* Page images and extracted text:

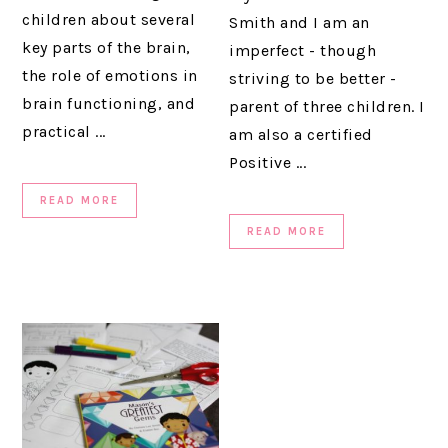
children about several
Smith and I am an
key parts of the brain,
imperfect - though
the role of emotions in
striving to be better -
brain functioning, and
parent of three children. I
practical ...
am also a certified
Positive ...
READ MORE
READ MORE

* * *

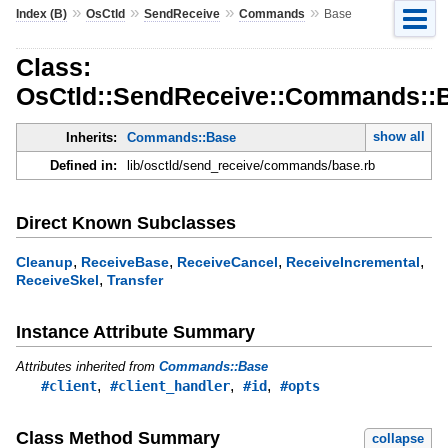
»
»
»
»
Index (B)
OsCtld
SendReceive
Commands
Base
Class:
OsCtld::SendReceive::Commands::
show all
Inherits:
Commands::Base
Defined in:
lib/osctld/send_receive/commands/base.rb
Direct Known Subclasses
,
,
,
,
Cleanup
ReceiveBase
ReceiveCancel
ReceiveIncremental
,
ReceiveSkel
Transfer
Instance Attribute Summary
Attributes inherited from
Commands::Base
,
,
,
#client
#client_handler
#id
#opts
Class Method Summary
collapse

* Task: In the records above, find each line with the word "children" and copy it.

* Task result:
children about several
parent of three children. I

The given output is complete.